The janitor looked at her for a few moments attentively, and seemed to notice for the first time her ladylike appearance and manners; a sort of reserve crept over him at the conclusion of his scrutiny, for he made no answer to her question, but simply asked, with more formality than before, “Are you a relation—do you want an order for the body?”
Ere Lizzie could answer his question, a man, plainly dressed, with keen grey eyes that seemed to look restlessly about in every corner of the room, came and stood beside the janitor. He looked at Lizzie from the bow on the top of her bonnet to the shoes on her feet; it was not a stare, it was more a hasty glance—and yet she could not help feeling that he knew every item of her dress, and could have described her exactly.
“Are you a relative of this person,” he asked, in a clear sharp voice, whilst his keen eyes seemed to be piercing her through in search of the truth.
“No, sir,” she answered, faintly.
“A friend then, I presume,” continued he, respectfully.
“An acquaintance,” returned she. The man paused for a few moments, then taking out his watch, looked at the time, and hastened from the office.
This man possessed Lizzie with a singular feeling of dread—why she could not determine; yet, after he was gone, she imagined those cold grey eyes were resting on her, and bidding the old janitor, who had grown reserved so suddenly, good morning, she sprang into her carriage as fast as her trembling limbs could carry her, and ordered the coachman to drive back to the hotel.
“Father must fly!” soliloquized she; “the alarm will, no doubt, lend him energy. I’ve heard of people who have not been able to leave their rooms for months becoming suddenly strong under the influence of terror. We must be off to some place of concealment until we can learn whether he is compromised by that wretched man’s confession.”
Lizzie quickly paid her bill, packed her trunk, and started for the station in hopes of catching the mid-day train for New York.
The driver did not spare his horses, but at her request drove them at their utmost speed—but in vain. She arrived there only time enough to see the train move away; and there, standing on the platform, looking at her with a sort of triumphant satisfaction, was the man with the keen grey eyes. “Stop! stop!” cried she.

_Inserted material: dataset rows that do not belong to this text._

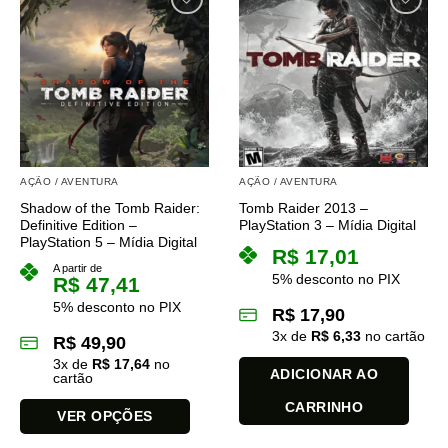
tem
várias
variantes.
As
opções
podem
ser
escolhidas
na
AÇÃO / AVENTURA
AÇÃO / AVENTURA
página
Shadow of the Tomb Raider:
Tomb Raider 2013 –
do
Definitive Edition –
PlayStation 3 – Mídia Digital
produto
PlayStation 5 – Mídia Digital
R$
17,01
A partir de
5% desconto no PIX
R$
47,41
5% desconto no PIX
R$
17,90
3
x de
R$
6,33
no cartão
R$
49,90
3
x de
R$
17,64
no
ADICIONAR AO
cartão
CARRINHO
VER OPÇÕES
Este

“Too late, miss,” said a bystander, sympathizingly; “just too late—no other train for three hours.”
“Three hours!” said Lizzie, despairingly; “three hours! Yet I must be patient—there is no remedy,” and she endeavoured to banish her fears and occupy herself in reading the advertisements that were posted up about the station. It was of no avail, that keen-looking man with his piercing grey eyes haunted her; and she could not avoid associating him in her thoughts with her father and McCloskey. What was he doing on the train, and why did he regard her with that look of triumphant satisfaction.